[PATCH v2 0/3] landlock: Refactor layer masks

Mickaël Salaün mic at digikod.net
Wed Jan 28 21:31:07 UTC 2026 

On Sun, Jan 25, 2026 at 08:58:50PM +0100, Günther Noack wrote:
> Hello!
> 
> This patch set "transposes" the layer masks matrix, which was
> previously modeled as a access-max-sized array of layer masks, and
> changes it to be a layer-max-sized array of access masks instead.
> (It is a pure refactoring, there are no user-visible changes.)
> 
> This unlocks a few code simplifications and in multiple places it
> removes the need for loops and branches that deal with individual
> bits.  Instead, the changed data structure now lends itself for more
> bitwise operations.  The underlying hypothesis for me was that by
> using more bitwise operations and fewer branches, we would get an
> overall speedup even when the data structure size increases slightly
> in some cases.
> 
> Tentative results with and without this patch set show that the
> hypothesis likely holds true.  The benchmark I used exercises a "worst
> case" scenario that attempts to be bottlenecked on the affected code:
> constructs a large number of nested directories, with one "path
> beneath" rule each and then tries to open the innermost directory many
> times.  The benchmark is intentionally unrealistic to amplify the
> amount of time used for the path walk logic and forces Landlock to
> walk the full path (eventually failing the open syscall).  (I'll send
> the benchmark program in a reply to this mail for full transparency.)
> 
> Measured with the benchmark program, the patch set results in a
> speedup of about -10%.  The benchmark results are only tentative and
> have been produced in Qemu:
> 
> With the patch, the benchmark runs in 6046 clocks (measured with
> times(3)):
> 
> *** Benchmark ***
> 10000 dirs, 100000 iterations, with landlock
> *** Benchmark concluded ***
> System: 6046 clocks
> User  : 1 clocks
> Clocks per second: 1000000
> 
> Without the patch, we get 6713 clocks, which is 11% more
> 
> *** Benchmark ***
> 10000 dirs, 100000 iterations, with landlock
> *** Benchmark concluded ***
> System: 6713 clocks
> User  : 0 clocks
> Clocks per second: 1000000
> 
> The base revision used for benchmarking was commit 7a51784da76d
> ("tools/sched_ext: update scx_show_state.py for scx_aborting change")
> 
> In real-life scenarios, the speed improvement from this patch set will
> be less pronounced than in the artificial benchmark, as people do not
> usually stack directories that deeply and attach so many rules to
> them, and the EACCES error should also be the exception rather than
> the norm.
> 
> I am looking forward to your feedback.
> 
> P.S.: I am open to suggestions on what the "layer masks" variables
> should be called, because the name "layer masks" might be less
> appropriate after this change.  I have not fixed up the name
> everywhere because fixing up the code took priority for now.
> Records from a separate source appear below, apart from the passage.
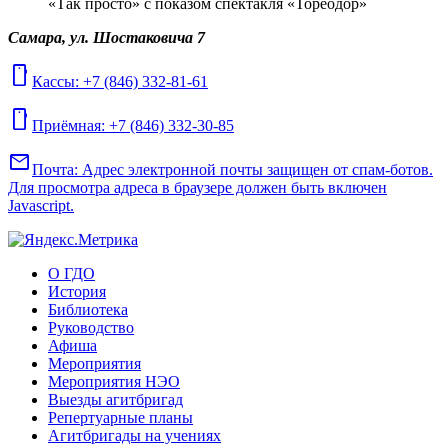
«Так просто» с показом спектакля «Тореодор»
Самара, ул. Шостаковича 7
mobile
Кассы: +7 (846) 332-81-61
mobile
Приёмная: +7 (846) 332-30-85
mail
Почта:
Адрес электронной почты защищен от спам-ботов.
Для просмотра адреса в браузере должен быть включен
Javascript.
О ГДО
История
Библиотека
Руководство
Афиша
Мероприятия
Мероприятия НЭО
Выезды агитбригад
Репертуарные планы
Агитбригады на учениях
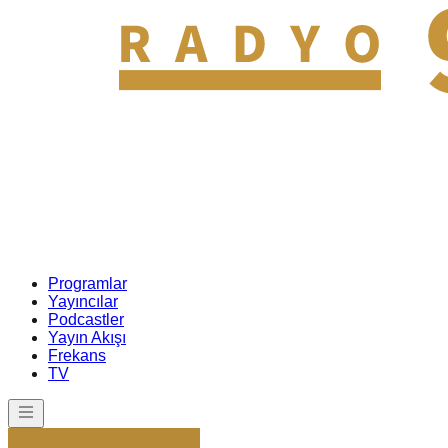
Programlar
Yayıncılar
Podcastler
Yayın Akışı
Frekans
TV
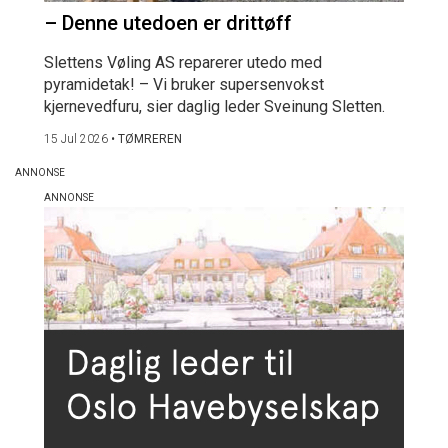
– Denne utedoen er drittøff
Slettens Vøling AS reparerer utedo med
pyramidetak! – Vi bruker supersenvokst
kjernevedfuru, sier daglig leder Sveinung Sletten.
15 Jul 2026
•
TØMREREN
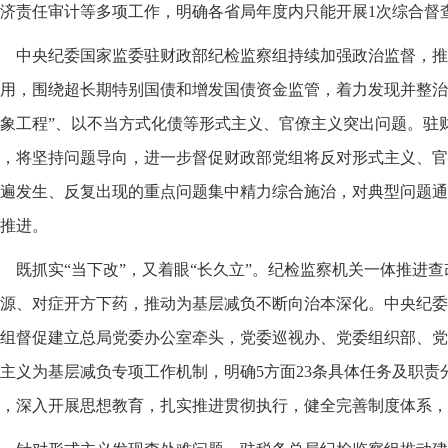
济责任审计等多项工作，明确各省局年度内只能开展1次综合督
中央纪委国家监委驻财政部纪检监察组持续加强政治监督，推
用，围绕超长期特别国债和增发国债资金监管，着力发现并整治搞
象工程”、以不当方式化债等形式主义、官僚主义突出问题。驻
，将坚持问题导向，进一步督促财政部党组将反对形式主义、官
遍发生、反复出现的重点问题集中精力综合施治，对典型问题通
推进。
既抓实“当下改”，又着眼“长久立”。纪检监察机关一体推进
源、对症开方下药，推动为基层减负不断向治本深化。中央纪委
组督促建立总局党委办公室牵头，党委巡视办、党委组织部、党
主义为基层减负专项工作机制，明确5方面23条具体任务及职责
，深入开展思想教育，扎实推进贯彻执行，健全完善制度体系，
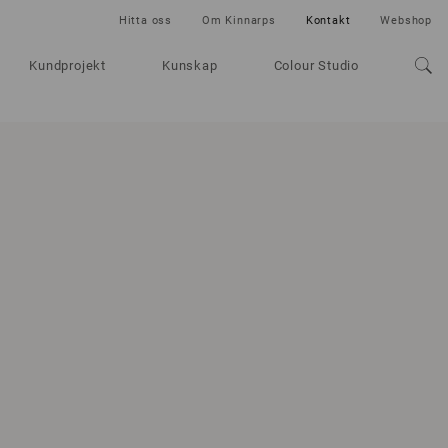
Hitta oss
Om Kinnarps
Kontakt
Webshop
Kundprojekt
Kunskap
Colour Studio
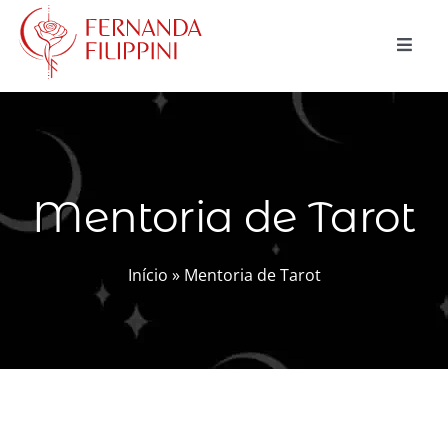
Ir
para
Toggle
o
Naviga
conteúdo
CURSOS
CONSULTAS
Mentoria de Tarot
MAGIA NATURAL
BLOG
Início
»
Mentoria de Tarot
LOJA
Buscar
resultados
para:
Carrinho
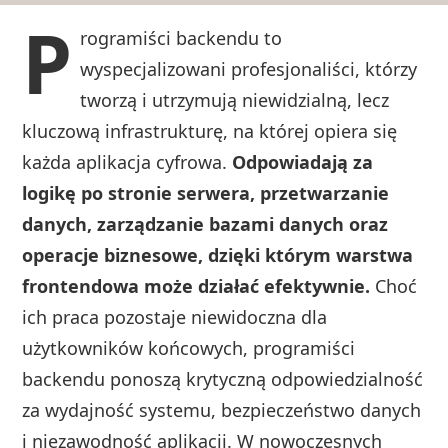
P
rogramiści backendu to
wyspecjalizowani profesjonaliści, którzy
tworzą i utrzymują niewidzialną, lecz
kluczową infrastrukturę, na której opiera się
każda aplikacja cyfrowa.
Odpowiadają za
logikę po stronie serwera, przetwarzanie
danych, zarządzanie bazami danych oraz
operacje biznesowe, dzięki którym warstwa
frontendowa może działać efektywnie.
Choć
ich praca pozostaje niewidoczna dla
użytkowników końcowych, programiści
backendu ponoszą krytyczną odpowiedzialność
za wydajność systemu, bezpieczeństwo danych
i niezawodność aplikacji. W nowoczesnych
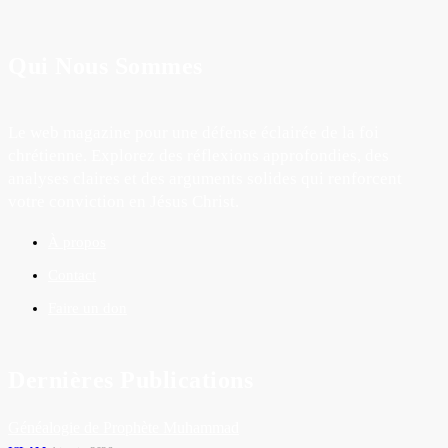
Qui Nous Sommes
Le web magazine pour une défense éclairée de la foi
chrétienne. Explorez des réflexions approfondies, des
analyses claires et des arguments solides qui renforcent
votre conviction en Jésus Christ.
À propos
Contact
Faire un don
Dernières Publications
Généalogie de Prophète Muhammad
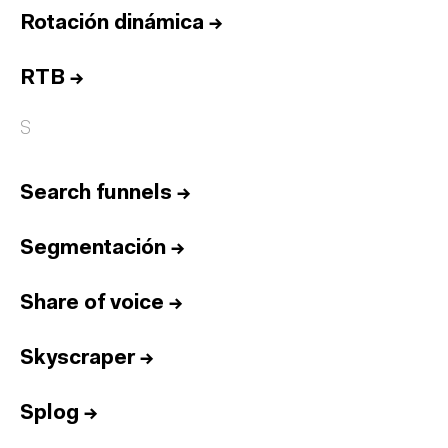
Rotación dinámica
→
RTB
→
S
Search funnels
→
Segmentación
→
Share of voice
→
Skyscraper
→
Splog
→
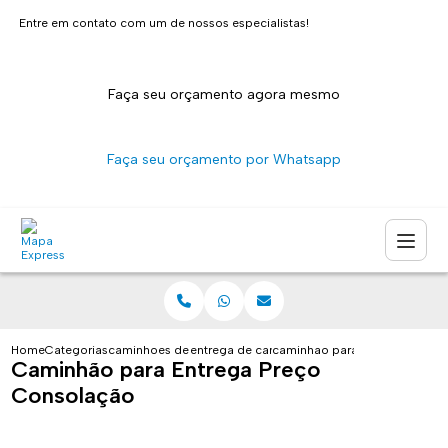
Entre em contato com um de nossos especialistas!
Faça seu orçamento agora mesmo
Faça seu orçamento por Whatsapp
Home
Categorias
caminhoes de entrega
entrega de caminhao sao paulo
caminhao para entrega preco
Caminhão para Entrega Preço
Consolação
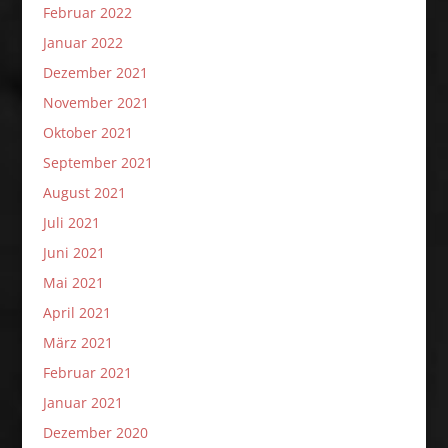
Februar 2022
Januar 2022
Dezember 2021
November 2021
Oktober 2021
September 2021
August 2021
Juli 2021
Juni 2021
Mai 2021
April 2021
März 2021
Februar 2021
Januar 2021
Dezember 2020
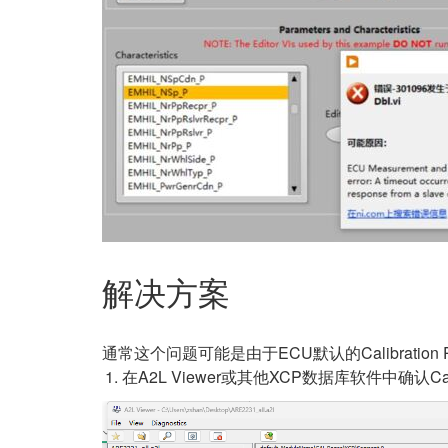
解决方案
通常这个问题可能是由于ECU默认的Calibrat
在A2L Viewer或其他XCP数据库软件中确认Calib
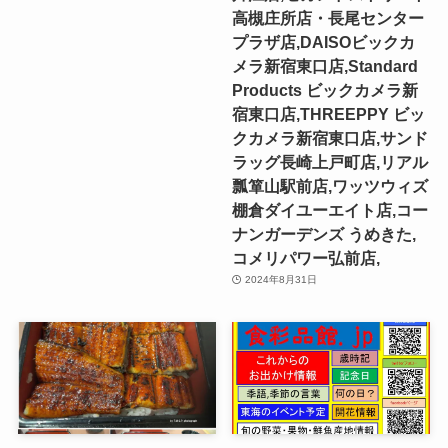
高槻庄所店・長尾センター
プラザ店,DAISOビックカ
メラ新宿東口店,Standard
Products ビックカメラ新
宿東口店,THREEPPY ビッ
クカメラ新宿東口店,サンド
ラッグ長崎上戸町店,リアル
瓢箪山駅前店,ワッツウィズ
棚倉ダイユーエイト店,コー
ナンガーデンズ うめきた,
コメリパワー弘前店,
2024年8月31日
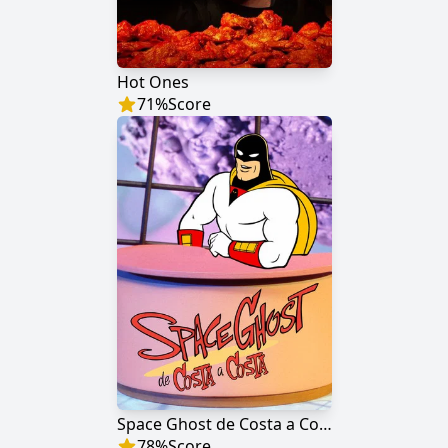
Hot Ones
71
%
Score
Space Ghost de Costa a Costa
78
%
Score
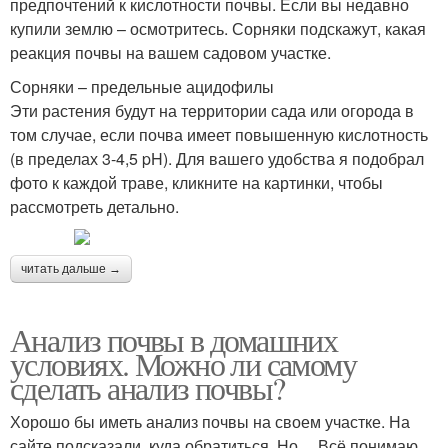
предпочтений к кислотности почвы. Если вы недавно
купили землю – осмотритесь. Сорняки подскажут, какая
реакция почвы на вашем садовом участке.
Сорняки – предельные ацидофилы
Эти растения будут на территории сада или огорода в
том случае, если почва имеет повышенную кислотность
(в пределах 3-4,5 pH). Для вашего удобства я подобрал
фото к каждой траве, кликните на картинки, чтобы
рассмотреть детально.
читать дальше →
Анализ почвы в домашних
условиях. Можно ли самому
сделать анализ почвы?
Хорошо бы иметь анализ почвы на своем участке. На
сайте подсказали, куда обратиться. Но… Всё понимаю,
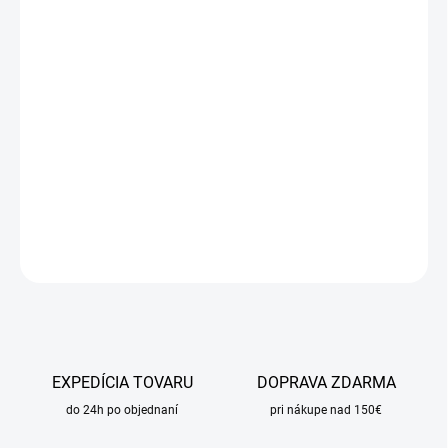
cena:
MÔŽEME
DORUČIŤ DO:
11.8.2026
MOŽNOSTI
DORUČENIA
−
+
Pridať do košíka
DETAILNÉ INFORMÁCIE
OPÝTAŤ SA
STRÁŽIŤ
EXPEDÍCIA TOVARU
DOPRAVA ZDARMA
do 24h po objednaní
pri nákupe nad 150€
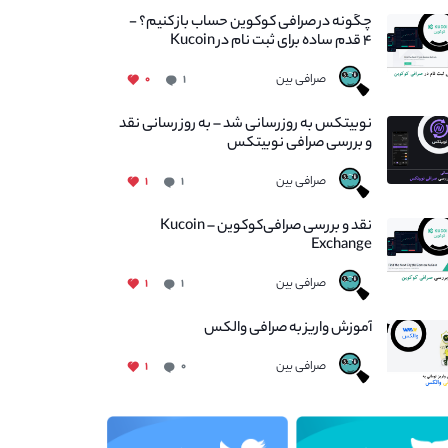
چگونه در صرافی کوکوین حساب باز کنیم؟ -
۴ قدم ساده برای ثبت نام در Kucoin
صرافی بین
۰
۱
نوبیتکس به روزرسانی شد – به روز رسانی نقد
و بررسی صرافی نوبیتکس
صرافی بین
۱
۱
نقد و بررسی صرافی‌کوکوین – Kucoin
Exchange
صرافی بین
۱
۱
آموزش واریز به صرافی والکس
صرافی بین
۱
۰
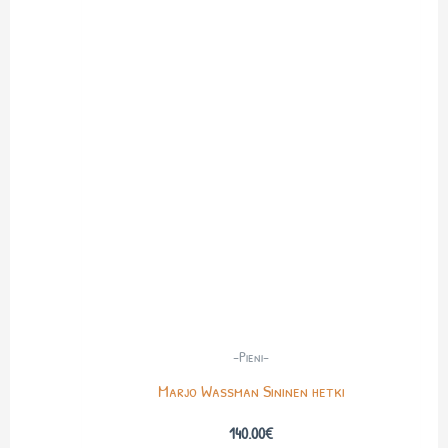
-Pieni-
Marjo Wassman Sininen hetki
140.00
€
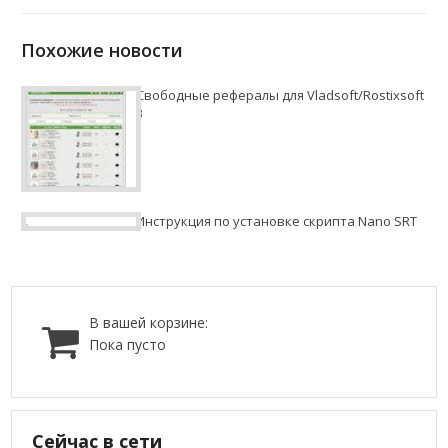
Похожие новости
Свободные рефералы для Vladsoft/Rostixsoft
3
Инструкция по установке скрипта Nano SRT
В вашей корзине:
Пока пусто
Сейчас в сети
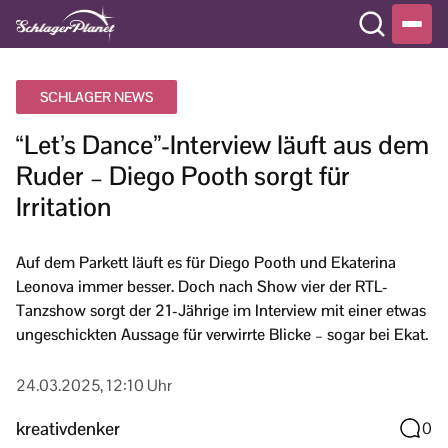
SCHLAGER NEWS
“Let’s Dance”-Interview läuft aus dem
Ruder – Diego Pooth sorgt für
Irritation
Auf dem Parkett läuft es für Diego Pooth und Ekaterina
Leonova immer besser. Doch nach Show vier der RTL-
Tanzshow sorgt der 21-Jährige im Interview mit einer etwas
ungeschickten Aussage für verwirrte Blicke – sogar bei Ekat.
24.03.2025, 12:10 Uhr
kreativdenker
0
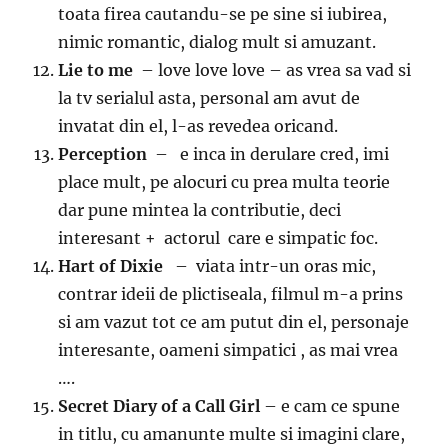
toata firea cautandu-se pe sine si iubirea,
nimic romantic, dialog mult si amuzant.
Lie to me
– love love love – as vrea sa vad si
la tv serialul asta, personal am avut de
invatat din el, l-as revedea oricand.
Perception
– e inca in derulare cred, imi
place mult, pe alocuri cu prea multa teorie
dar pune mintea la contributie, deci
interesant + actorul care e simpatic foc.
Hart of Dixie
– viata intr-un oras mic,
contrar ideii de plictiseala, filmul m-a prins
si am vazut tot ce am putut din el, personaje
interesante, oameni simpatici , as mai vrea
….
Secret Diary of a Call Girl
– e cam ce spune
in titlu, cu amanunte multe si imagini clare,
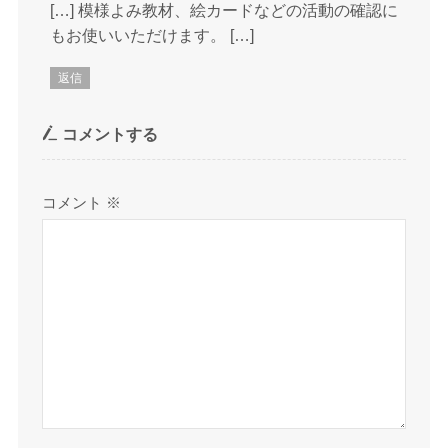
[…] 模様よみ教材、絵カードなどの活動の確認に
もお使いいただけます。 […]
返信
コメントする
コメント
※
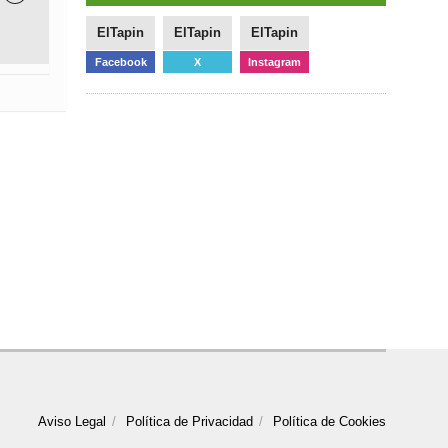
ElTapin
ElTapin
ElTapin
Facebook
X
Instagram
Aviso Legal
Política de Privacidad
Política de Cookies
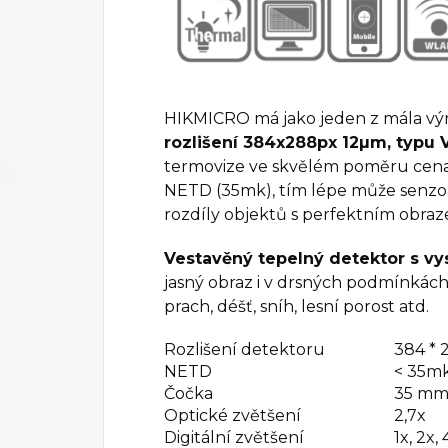
HIKMICRO má jako jeden z mála vý
rozlišení 384x288px 12
µm, typu 
termovize ve skvělém poměru cena/
NETD (35mk), tím lépe může senzo
rozdíly objektů s perfektním obraz
Vestavěný tepelný detektor s vy
jasný obraz i v drsných podmínkách 
prach, déšť, sníh, lesní porost atd.
Rozlišení detektoru
384 * 
NETD
< 35mk 
Čočka
35 mm 
Optické zvětšení
2,7x
Digitální zvětšení
1x, 2x,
Could you please clarify your thoughts and explain why this name might
not be appropriate anymore?  Any list of name proposals?

If we rename the variables, this should be done in the same refactoring
patch.

> 
> ---
> Changes since previous versions:
> 
> V2: (This patch set)
> 
> * Remove the refactoring around the deny_mask_t type,
>   it is better to send that as a separate patch (mic review)

Feel free to include the new dedicated patch in this series.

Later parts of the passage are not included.